El 28 de junio de 1997 un equipo de científicos cubanos y argentinos encontró los restos del Che Guevara y de otros seis guerrilleros en una fosa común ubicada en la pista de aterrizaje de Vallegrande. El gobierno de Fidel Castro trasladó los restos a La Habana donde se realizaron funerales de Estado. Después los depositó en un mausoleo construido ex profeso en la ciudad de Santa Clara, en el centro de la isla. Sin embargo, las autoridades no informaron si las manos se incorporaron a la urna que contenían los huesos del mítico guerrillero.

Destinos

Coronel, ahora octogenario, vive en la ciudad de Santa Cruz e insiste en su versión.

Zannier murió en 2009. Tres años antes fue a La Habana para solicitar a Fidel Castro que ofreciera una explicación pública sobre lo que realmente sucedió con las manos del Che. El comandante nunca lo recibió.

El médico Abraham Baptista emigró a México, se casó con una mexicana y vive discretamente en la ciudad de Puebla.

El expresidente Barrientos murió el 27 de abril de 1969 en un extraño accidente aéreo: se incendió el helicóptero en el que viajaba. Su cuerpo quedó quemado, tal como –según los historiadores González y Cupull– había ordenado que ocurriera con el del Che.

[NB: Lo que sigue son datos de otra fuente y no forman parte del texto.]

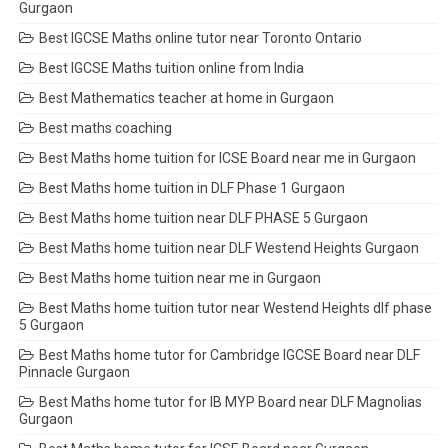
Gurgaon
Best IGCSE Maths online tutor near Toronto Ontario
Best IGCSE Maths tuition online from India
Best Mathematics teacher at home in Gurgaon
Best maths coaching
Best Maths home tuition for ICSE Board near me in Gurgaon
Best Maths home tuition in DLF Phase 1 Gurgaon
Best Maths home tuition near DLF PHASE 5 Gurgaon
Best Maths home tuition near DLF Westend Heights Gurgaon
Best Maths home tuition near me in Gurgaon
Best Maths home tuition tutor near Westend Heights dlf phase
5 Gurgaon
Best Maths home tutor for Cambridge IGCSE Board near DLF
Pinnacle Gurgaon
Best Maths home tutor for IB MYP Board near DLF Magnolias
Gurgaon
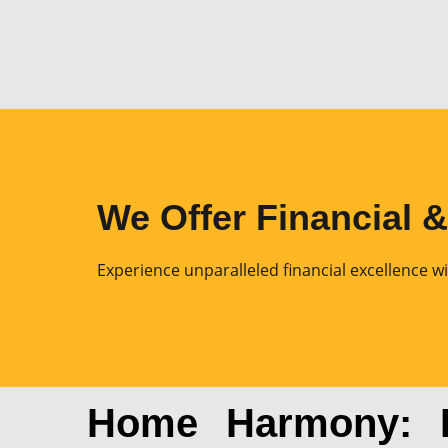
We Offer Financial 
Experience unparalleled financial excellence wi
Home Harmony: El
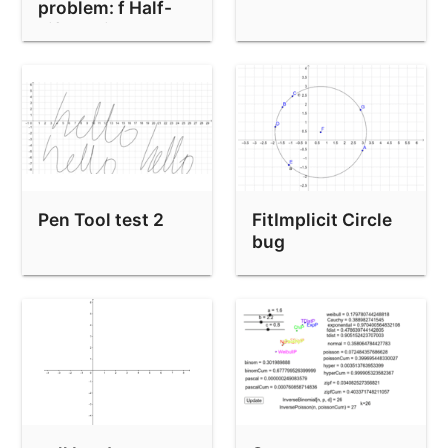
problem: f Half-
Rounding test
Life Action!!!
APPS-448 Rounding check
APPS-448 rounding test
Rounding Test
Rounding test (using CAS)
Wrong view bounds used for implicit curve
Pen Tool test 2
FitImplicit Circle
PathParameter / AttachCopyToView bug
bug
Custom Tool and Lists
Implizite Funktionen Test
Bug: Point(circle through 3 colinear points)
CASLoaded() test
Simetrije i tragovi (m5-04-08-54)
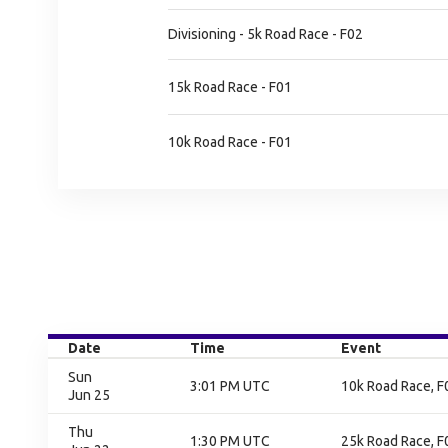
Divisioning - 5k Road Race - F02
15k Road Race - F01
10k Road Race - F01
Date
Time
Event
Sun
3:01 PM UTC
10k Road Race, F0
Jun 25
Thu
1:30 PM UTC
25k Road Race, F0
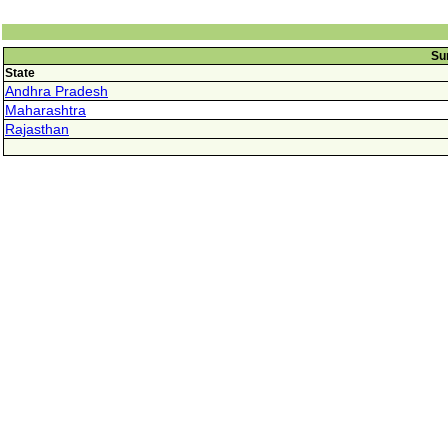
Su
State
Andhra Pradesh
Maharashtra
Rajasthan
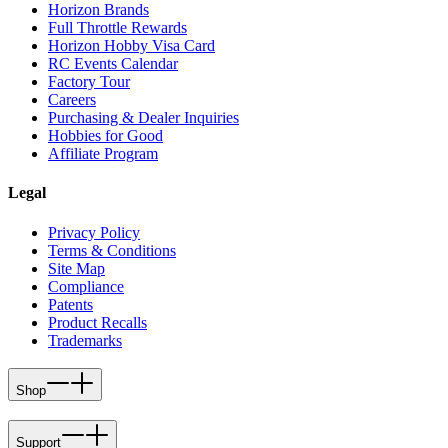
Horizon Brands
Full Throttle Rewards
Horizon Hobby Visa Card
RC Events Calendar
Factory Tour
Careers
Purchasing & Dealer Inquiries
Hobbies for Good
Affiliate Program
Legal
Privacy Policy
Terms & Conditions
Site Map
Compliance
Patents
Product Recalls
Trademarks
Shop
Support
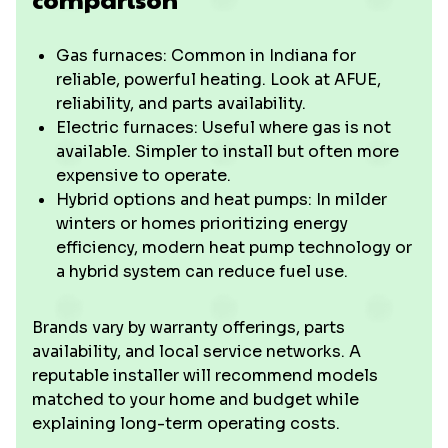
Gas furnaces: Common in Indiana for
reliable, powerful heating. Look at AFUE,
reliability, and parts availability.
Electric furnaces: Useful where gas is not
available. Simpler to install but often more
expensive to operate.
Hybrid options and heat pumps: In milder
winters or homes prioritizing energy
efficiency, modern heat pump technology or
a hybrid system can reduce fuel use.
Brands vary by warranty offerings, parts
availability, and local service networks. A
reputable installer will recommend models
matched to your home and budget while
explaining long-term operating costs.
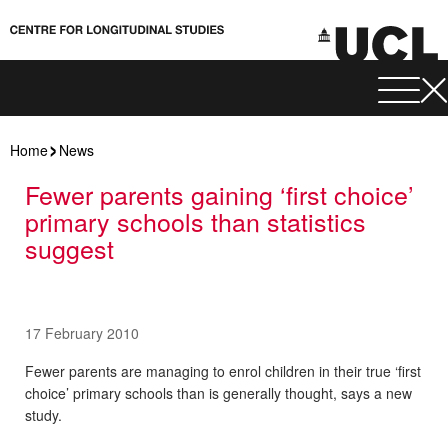
Home
News
Fewer parents gaining ‘first choice’
primary schools than statistics
suggest
17 February 2010
Fewer parents are managing to enrol children in their true ‘first
choice’ primary schools than is generally thought, says a new
study.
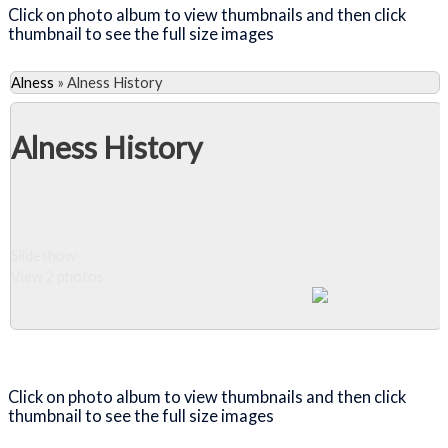
Click on photo album to view thumbnails and then click
thumbnail to see the full size images
Alness
»
Alness History
Alness History
Slideshow
View 2 photos
Close Album
Click on photo album to view thumbnails and then click
thumbnail to see the full size images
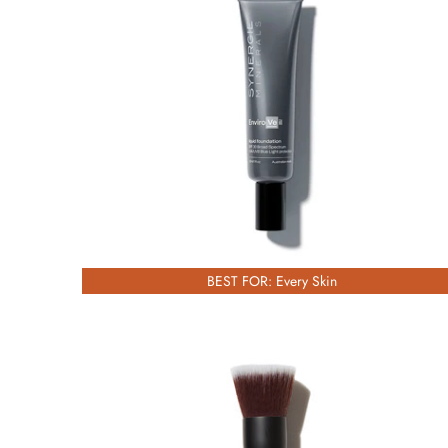
£67.00
BEST FOR: Every Skin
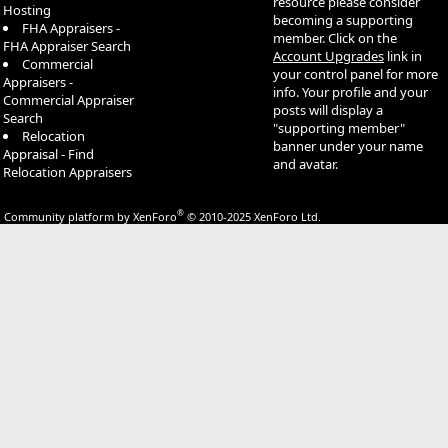
resource please consider
Hosting
becoming a supporting
FHA Appraisers -
member. Click on the
FHA Appraiser Search
Account Upgrades
link in
Commercial
your control panel for more
Appraisers -
info. Your profile and your
Commercial Appraiser
posts will display a
Search
"supporting member"
Relocation
banner under your name
Appraisal - Find
and avatar.
Relocation Appraisers
®
Community platform by XenForo
© 2010-2025 XenForo Ltd.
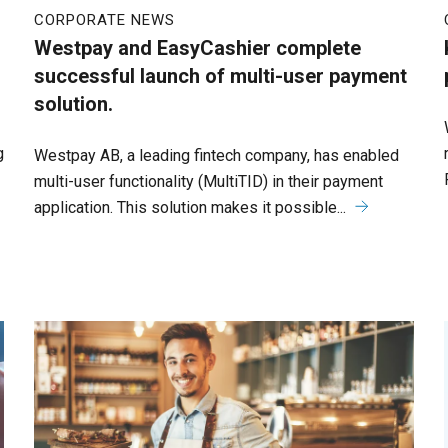
CORPORATE NEWS
Westpay and EasyCashier complete
successful launch of multi-user payment
solution.
g
Westpay AB, a leading fintech company, has enabled
multi-user functionality (MultiTID) in their payment
application. This solution makes it possible...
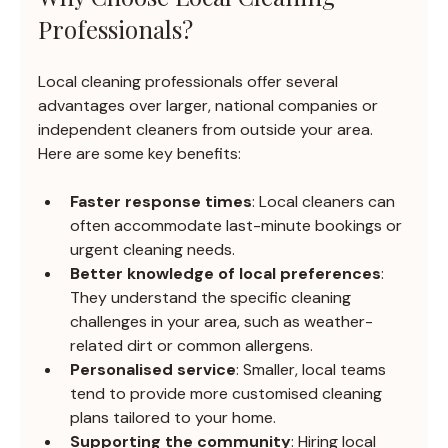
Professionals?
Local cleaning professionals offer several 
advantages over larger, national companies or 
independent cleaners from outside your area. 
Here are some key benefits:
Faster response times
: Local cleaners can 
often accommodate last-minute bookings or 
urgent cleaning needs.
Better knowledge of local preferences
: 
They understand the specific cleaning 
challenges in your area, such as weather-
related dirt or common allergens.
Personalised service
: Smaller, local teams 
tend to provide more customised cleaning 
plans tailored to your home.
Supporting the community
: Hiring local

Toto Quintanilla, el exjefe de inteligencia que ayudó a cortar las manos del Che, fue asesinado en Hamburgo, donde desempeñaba la función de cónsul de su país. Lo mató una hermosa mujer llamada Mónica Earlt que se ganó su confianza haciéndose pasar por una estudiante alemana deseosa de visitar Bolivia. En realidad era militante del Ejército de Liberación Nacional (ELN) de ese país.

Y Arguedas murió en un atentado en febrero de 2000. Un desconocido lo interceptó en una plaza de La Paz y le adhirió a su cuerpo una bomba que minutos después explotó. A la policía le costó trabajo identificarlo pues –ironías de la historia– el estallido le desprendió las manos.